No dia 23 de Janeiro, a Águas do Norte adiantou que estava em "fase de adjudicação" um estudo ao rio Ave sobre a eventual existência de bactérias multirresistentes e teria um prazo de 12 meses de execução. O deputado Pedro Soares classificou de "incompreensível" que passados quase dois anos o estudo ainda não esteja em marcha.

"O compromisso que houve na audição da Comissão Parlamentar era de que o estudo estaria concluído ao fim de dois anos [meados de 2018]. Ao fim de [quase] dois anos, ele nem sequer foi iniciado. E isso é um problema" disse.

O deputado bloquista acrescentou que o estudo anunciado e em fase de adjudicação é "pouco exigente", porque "se fica pelas ETARs (Estações de Tratamento de Águas Residuais), quando devia abordar as origens", designadamente unidades hospitalares, explorações pecuárias de maior dimensão, aterros sanitários e locais de tratamento das águas de lixiviação e indústrias produtoras de efluentes.

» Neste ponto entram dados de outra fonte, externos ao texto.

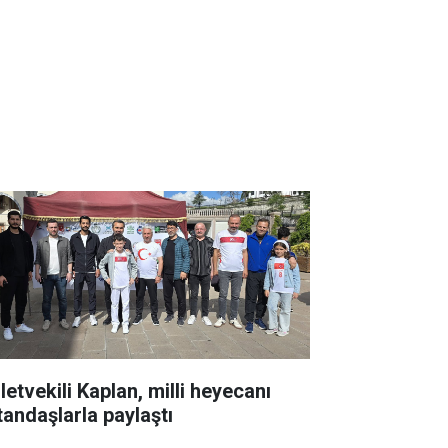
letvekili Kaplan, milli heyecanı
tandaşlarla paylaştı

"Quase dois anos para dar início a um estudo urgente parece-me um exagero. A que se deve este atraso?", questionou o deputado, considerando "estranho" que no troço do rio Ave identificado no estudo científico, em que há uma rápida degradação da qualidade da água, a emergência de bactéria multirresistentes e o aparecimento de bactérias resistente "não faça parte dos pontos de amostragem".

Pedro Soares defende que a prioridade deva ser "identificar as fontes emissoras de bactérias e, eventualmente, de antibióticos ou outros compostos que estimulem a emergência e disseminação de resistências".